--- Records supplied ---
Start of Block

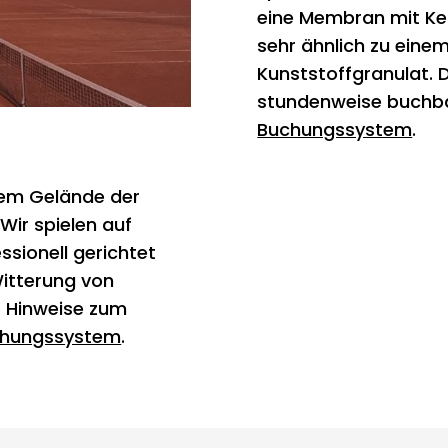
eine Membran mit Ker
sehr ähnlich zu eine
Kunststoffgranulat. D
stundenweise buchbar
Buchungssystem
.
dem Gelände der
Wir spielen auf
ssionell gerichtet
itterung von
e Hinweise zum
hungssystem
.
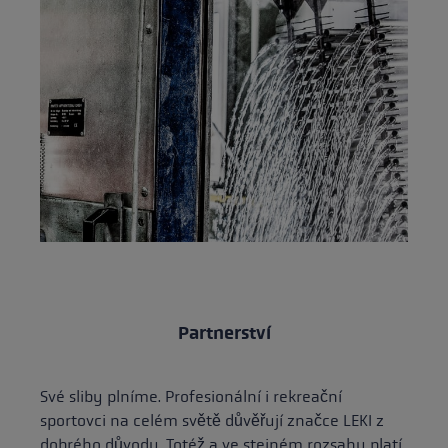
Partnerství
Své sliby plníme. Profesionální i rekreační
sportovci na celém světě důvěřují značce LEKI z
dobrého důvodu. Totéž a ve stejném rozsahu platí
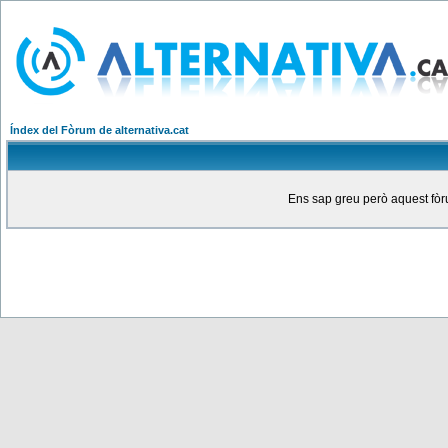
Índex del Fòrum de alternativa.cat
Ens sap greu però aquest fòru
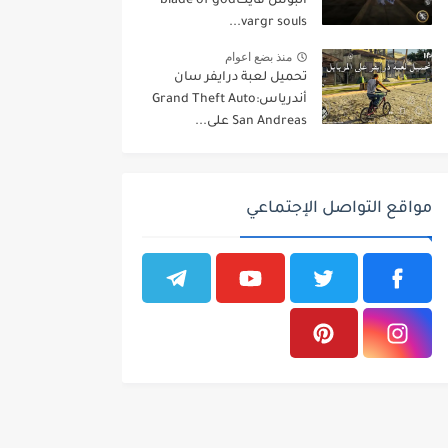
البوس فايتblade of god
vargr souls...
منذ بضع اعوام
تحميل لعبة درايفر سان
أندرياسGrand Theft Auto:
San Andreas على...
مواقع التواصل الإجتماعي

End of Block
Start of Block

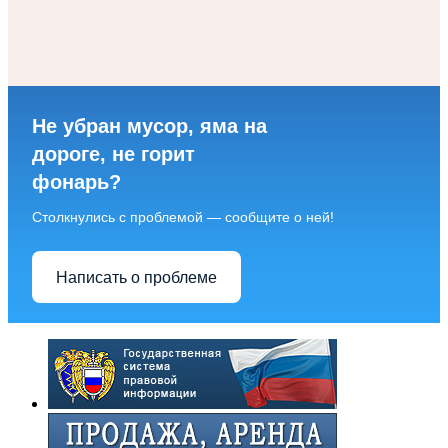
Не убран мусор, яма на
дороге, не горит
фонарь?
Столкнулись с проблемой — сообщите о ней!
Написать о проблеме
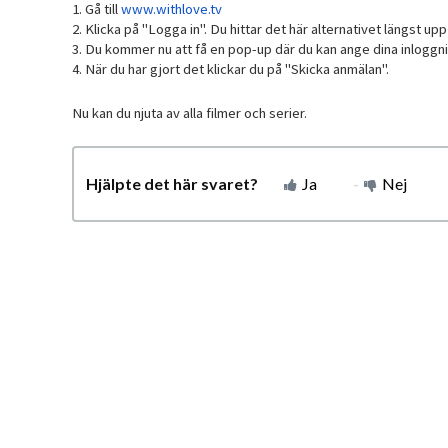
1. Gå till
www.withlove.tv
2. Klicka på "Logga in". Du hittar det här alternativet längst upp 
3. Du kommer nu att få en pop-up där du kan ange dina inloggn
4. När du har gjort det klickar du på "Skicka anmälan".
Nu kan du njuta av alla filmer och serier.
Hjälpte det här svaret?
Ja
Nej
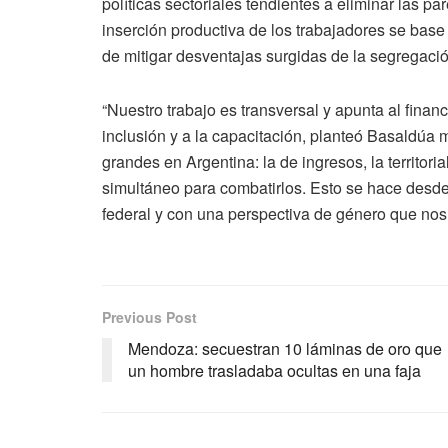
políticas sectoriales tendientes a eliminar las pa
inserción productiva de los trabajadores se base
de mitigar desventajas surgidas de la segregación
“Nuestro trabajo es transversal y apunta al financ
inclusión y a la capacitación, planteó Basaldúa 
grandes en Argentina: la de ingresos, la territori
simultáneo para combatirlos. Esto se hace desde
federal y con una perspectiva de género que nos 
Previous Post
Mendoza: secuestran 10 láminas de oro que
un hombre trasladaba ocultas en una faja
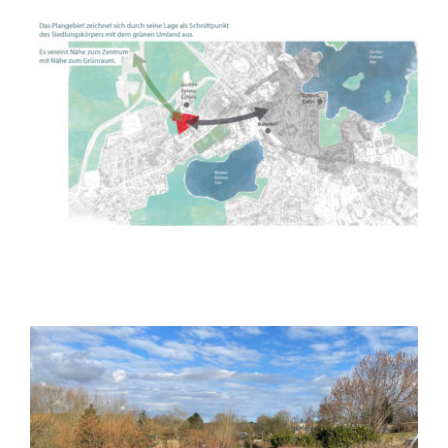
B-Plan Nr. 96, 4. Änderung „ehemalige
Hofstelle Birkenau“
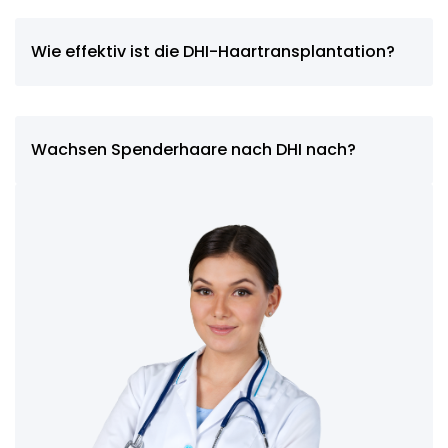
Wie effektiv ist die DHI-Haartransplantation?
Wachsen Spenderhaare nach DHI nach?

End of Block
Start of Block

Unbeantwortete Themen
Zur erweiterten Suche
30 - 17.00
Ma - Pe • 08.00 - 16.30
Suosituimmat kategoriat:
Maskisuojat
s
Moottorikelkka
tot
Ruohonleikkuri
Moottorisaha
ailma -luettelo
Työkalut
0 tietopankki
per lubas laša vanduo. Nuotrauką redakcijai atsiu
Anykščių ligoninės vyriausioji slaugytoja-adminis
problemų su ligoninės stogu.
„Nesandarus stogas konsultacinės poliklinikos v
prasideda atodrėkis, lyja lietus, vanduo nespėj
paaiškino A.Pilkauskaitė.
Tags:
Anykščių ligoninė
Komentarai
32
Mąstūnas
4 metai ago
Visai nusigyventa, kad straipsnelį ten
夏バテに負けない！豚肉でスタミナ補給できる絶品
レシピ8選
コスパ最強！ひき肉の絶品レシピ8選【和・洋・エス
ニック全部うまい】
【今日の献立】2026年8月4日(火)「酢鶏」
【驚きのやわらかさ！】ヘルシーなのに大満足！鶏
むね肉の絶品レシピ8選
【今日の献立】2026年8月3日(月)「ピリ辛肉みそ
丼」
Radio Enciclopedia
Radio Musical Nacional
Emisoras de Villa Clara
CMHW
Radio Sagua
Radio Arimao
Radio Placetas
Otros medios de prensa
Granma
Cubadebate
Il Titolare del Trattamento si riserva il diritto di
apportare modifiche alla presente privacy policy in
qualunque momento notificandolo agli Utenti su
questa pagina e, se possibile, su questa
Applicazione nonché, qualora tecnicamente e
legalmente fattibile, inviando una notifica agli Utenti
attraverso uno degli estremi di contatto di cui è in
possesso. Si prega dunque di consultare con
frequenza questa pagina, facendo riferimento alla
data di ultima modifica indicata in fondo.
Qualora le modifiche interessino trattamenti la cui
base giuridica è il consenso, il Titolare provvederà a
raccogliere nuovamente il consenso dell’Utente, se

End of Block

--- Required action ---
Starting at the line that has "Qualora le modifiche" in the records above, restate word for word every line until the one that has "raccogliere nuovamente il", and include that one as well.

--- Written answer ---
Qualora le modifiche interessino trattamenti la cui
base giuridica è il consenso, il Titolare provvederà a
raccogliere nuovamente il consenso dell’Utente, se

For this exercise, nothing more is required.